Moreover, a subgroup of 480 patients had data for 12 months preceding and 12 months following implantation. Analysis of those data showed that the benefits of PAP monitoring to guide HF care “were consistent over longer-term follow-up, with a 34% reduction in HF hospitalizations sustained at 12 months,” he added.
The study had several limitations. It excluded Medicare Part D data, so medication changes related to implantation could not be examined and may have exerted substantial influence on study outcomes.
It also didn’t include the actual PAP-sensor data, “which makes it challenging to confirm that physicians intervened to treat elevated PAPs” and that that intervention is the reason for the study outcomes.

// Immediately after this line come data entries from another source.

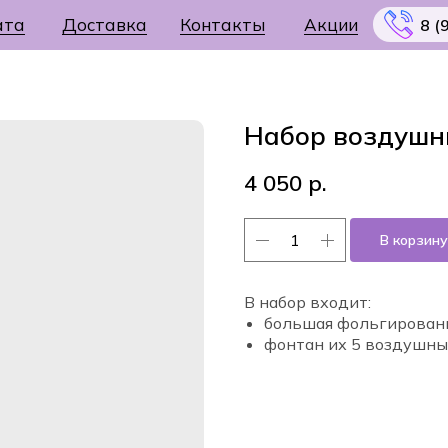
ата
Доставка
Контакты
Акции
8 (
Набор воздушн
4 050
р.
Меню
В корзину
В набор входит:
большая фольгирован
фонтан их 5 воздушны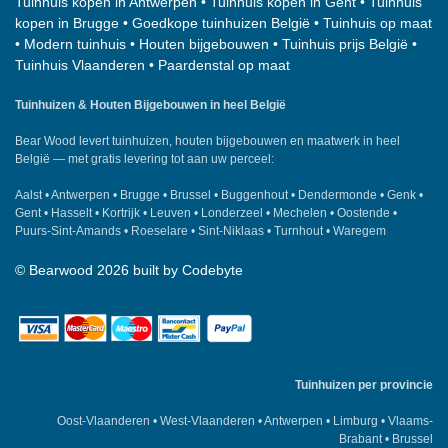
Tuinhuis kopen in Antwerpen
•
Tuinhuis kopen in Gent
•
Tuinhuis
kopen in Brugge
•
Goedkope tuinhuizen België
•
Tuinhuis op maat
•
Modern tuinhuis
•
Houten bijgebouwen
•
Tuinhuis prijs België
•
Tuinhuis Vlaanderen
•
Paardenstal op maat
Tuinhuizen & Houten Bijgebouwen in heel België
Bear Wood
levert tuinhuizen, houten bijgebouwen en maatwerk in heel
België — met gratis levering tot aan uw perceel:
Aalst
•
Antwerpen
•
Brugge
•
Brussel
•
Buggenhout
•
Dendermonde
•
Genk
•
Gent
•
Hasselt
•
Kortrijk
•
Leuven
•
Londerzeel
•
Mechelen
•
Oostende
•
Puurs-Sint-Amands
•
Roeselare
•
Sint-Niklaas
•
Turnhout
•
Waregem
©
Bearwood
2026 built by
Codebyte
Tuinhuizen per provincie
Oost-Vlaanderen
•
West-Vlaanderen
•
Antwerpen
•
Limburg
•
Vlaams-
Brabant
•
Brussel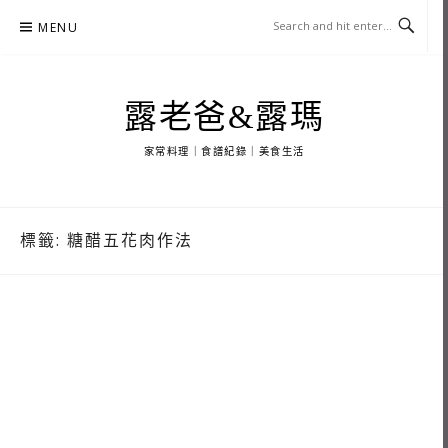
Skip
MENU
to
content
露老爸&露瑪
家常料理｜食譜紀錄｜美食生活
標籤:
糖醋五花肉作法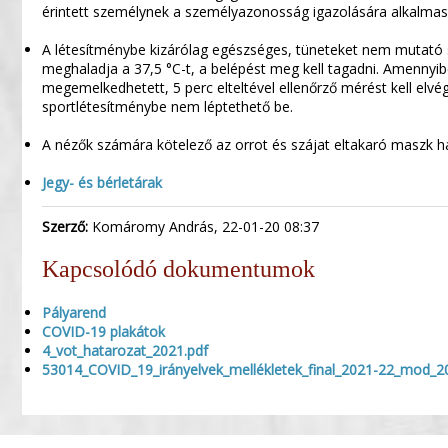
érintett személynek a személyazonosság igazolására alkalmas ha
A létesítménybe kizárólag egészséges, tüneteket nem mutató 
meghaladja a 37,5 °C-t, a belépést meg kell tagadni. Amennyi
megemelkedhetett, 5 perc elteltével ellenőrző mérést kell elv
sportlétesítménybe nem léptethető be.
A nézők számára kötelező az orrot és szájat eltakaró maszk h
Jegy- és bérletárak
Szerző:
Komáromy András, 22-01-20 08:37
Kapcsolódó dokumentumok
Pályarend
COVID-19 plakátok
4_vot_hatarozat_2021.pdf
53014_COVID_19_irányelvek_mellékletek_final_2021-22_mod_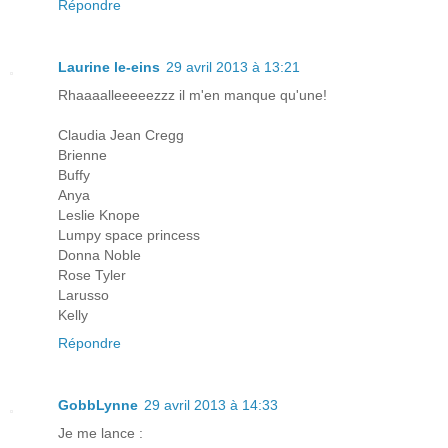
Répondre
Laurine le-eins
29 avril 2013 à 13:21
Rhaaaalleeeeezzz il m'en manque qu'une!
Claudia Jean Cregg
Brienne
Buffy
Anya
Leslie Knope
Lumpy space princess
Donna Noble
Rose Tyler
Larusso
Kelly
Répondre
GobbLynne
29 avril 2013 à 14:33
Je me lance :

“We were unable to definitively ascertain whether reduced HF hospitalizations are related to undertreatment in the preimplant period or improved treatment in the postimplant period,” Dr. Desai said.
The study was sponsored by Abbott, maker of the CardioMEMS PAP sensor. Dr. Desai and his associates reported ties to Abbott and St. Jude Medical.
FROM ACC 17
Key clinical point: Implantation of a pulmonary artery pressure sensor to guide care in chronic heart failure was associated with a significant reduction in HF hospitalizations and associated substantial costs.
Major finding: The cumulative rate of HF hospitalization was 45% lower during the 6 months after implantation than during the 6 months preceding it (hazard ratio, 0.55).
Data source: A retrospective observational cohort study comparing HF hospitalizations during the 6 months before and the 6 months after PAP sensor implantation in 1,114 Medicare patients.
Disclosures: The study was sponsored by Abbott, maker of the CardioMEMS PAP sensor. Dr. Desai and his associates reported ties to Abbott and St. Jude Medical.